|Ph.D Student||Alon Dourban|
|Subject||Managing Products with a Mean Reverting Price Process|
|Department||Department of Industrial Engineering and Management||Supervisor||Dr. Yedidsion Liron|
|Full Thesis text|
This research studies inventory control optimization problems with a stochastic mean reverting purchasing price process. These kind of problems are closely related to the management of commodity based inventory systems, as many studies show that mean reversion dynamic is often detected in the price process of various kinds of commodities. Organizations that use commodities as raw material in their production process, plan the purchasing of the commodity in accordance to their business needs and logistic constraints. In addition, when dealing with commodities it is also essential to take into account its fluctuating price. Hence, the inventory control policy of commodities presents a problem that combines logistic aspects with the price randomness aspect.
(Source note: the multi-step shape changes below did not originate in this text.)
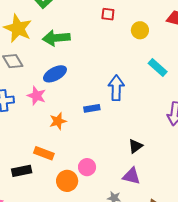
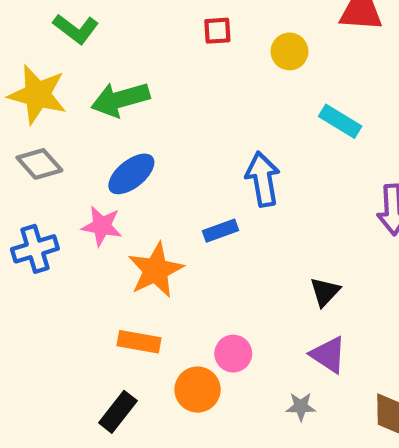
orange star: (58, 121) -> (156, 270), size x1.5
black rectangle: (22, 171) -> (118, 412), moved, turned -30
purple triangle: (132, 176) -> (328, 355), turned 30

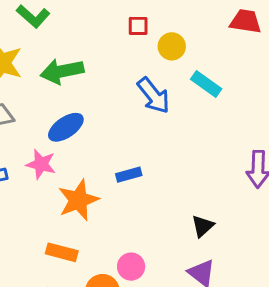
yellow circle: (290, 51) -> (172, 46), moved
cyan rectangle: (340, 121) -> (206, 84), moved
blue arrow: (263, 179) -> (154, 96), moved, turned 147

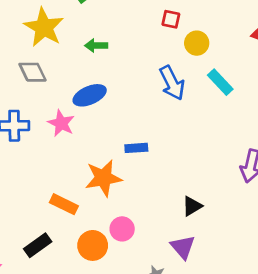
green arrow: (62, 71) -> (96, 46), size x0.6
orange star: (78, 200) -> (103, 178), moved

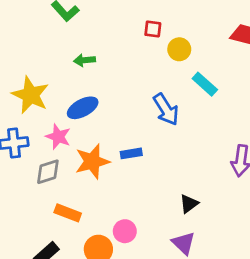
yellow star: (44, 27) -> (30, 95), moved
gray diamond: (33, 72) -> (48, 172), moved, turned -76
blue arrow: (172, 83) -> (166, 109), moved
orange star: (103, 178) -> (92, 161), moved

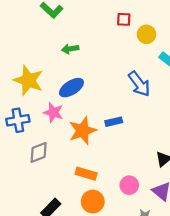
gray diamond: (48, 172) -> (39, 152), moved
orange rectangle: (68, 213) -> (86, 174), moved
pink circle: (125, 231) -> (129, 185), moved

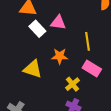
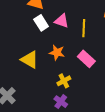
yellow line: (87, 41) -> (84, 28), moved
pink rectangle: (92, 69) -> (86, 59), moved

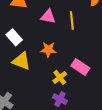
white rectangle: (41, 23) -> (14, 37), moved
pink rectangle: (86, 59) -> (80, 67), moved

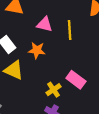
orange star: (48, 50) -> (37, 50), moved

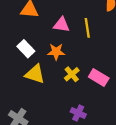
yellow cross: (53, 90) -> (72, 74), moved

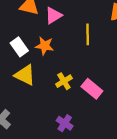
pink triangle: (61, 25) -> (53, 15), moved, turned -48
orange star: (56, 52) -> (45, 46), moved

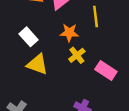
orange star: (45, 46) -> (69, 33), moved
yellow cross: (64, 81) -> (77, 55), moved

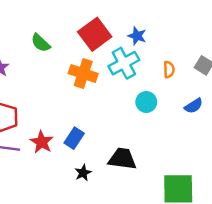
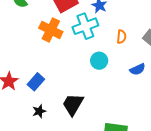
black trapezoid: (122, 159) -> (73, 104), turned -75

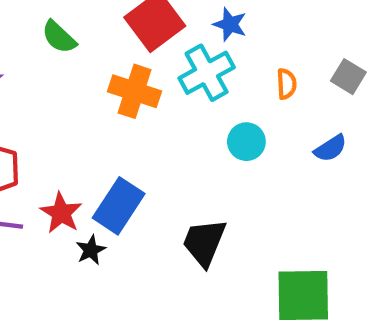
blue rectangle: (36, 82) -> (119, 206), size x1.4
black star: (39, 111) -> (91, 250), moved

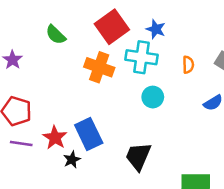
cyan cross: (207, 73) -> (142, 57), turned 36
cyan circle: (246, 142) -> (153, 97), moved
blue rectangle: (119, 206) -> (89, 134), turned -60

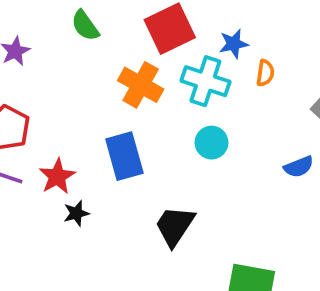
blue star: (156, 29) -> (234, 44), turned 30
orange semicircle: (188, 65) -> (265, 73), moved
blue rectangle: (89, 134) -> (124, 156), moved

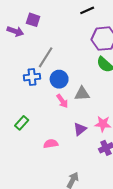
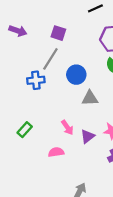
purple square: (33, 20) -> (58, 33), moved
blue circle: (59, 79) -> (76, 75), moved
pink arrow: (62, 101) -> (67, 127), moved

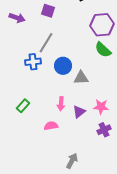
purple square: (58, 33) -> (48, 11), moved
blue circle: (76, 75) -> (63, 66), moved
pink arrow: (67, 127) -> (61, 104), turned 40

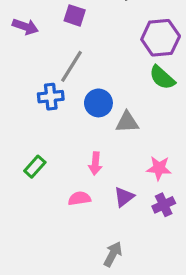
purple triangle: (79, 112) -> (124, 197), moved

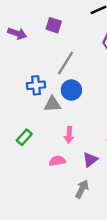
gray line: (71, 66) -> (66, 63), moved
gray triangle: (127, 122) -> (53, 104), moved
gray arrow: (113, 254) -> (82, 189), moved

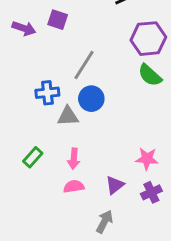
purple square: (54, 25) -> (58, 20), moved
pink arrow: (69, 135) -> (74, 159), moved

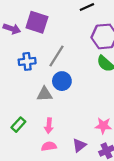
purple square: (58, 20) -> (37, 22), size x1.5
blue cross: (47, 93) -> (27, 61), moved

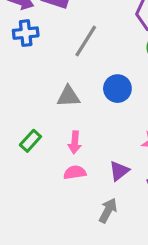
blue cross: (27, 61) -> (26, 33), moved
blue circle: (62, 81) -> (117, 89), moved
In this research, we develop optimal policies for this kind of problems. We present a multi period model in which there is known deterministic periodic demand, and our goal is to minimize the expected total cost of the system. Under this model, two types of problems are studied: the first problem is the capacitated purchasing problem in which there is a capacity to the number of items that can be purchased in each period; the second is a lot sizing problem where a fixed setup cost is paid at each period in which at least one order is placed. These problems capture business scenarios where the purchasing of items can be done frequently, subject to the fluctuating price, but the purchased items are aggregated to a more rarely scheduled periodic shipments. We show that the optimal polices are based on a set of threshold functions that define the respective price level over time under which it is optimal to purchase an item with respect to the state of the inventory system. The characteristics of the thresholds are analyzed with respect to time, inventory level, and setup cost or capacity, for each of the respective problems. This provides important properties and insights, some of which may seem counter intuitive; however, the logic behind them is clarified with proofs and discussion.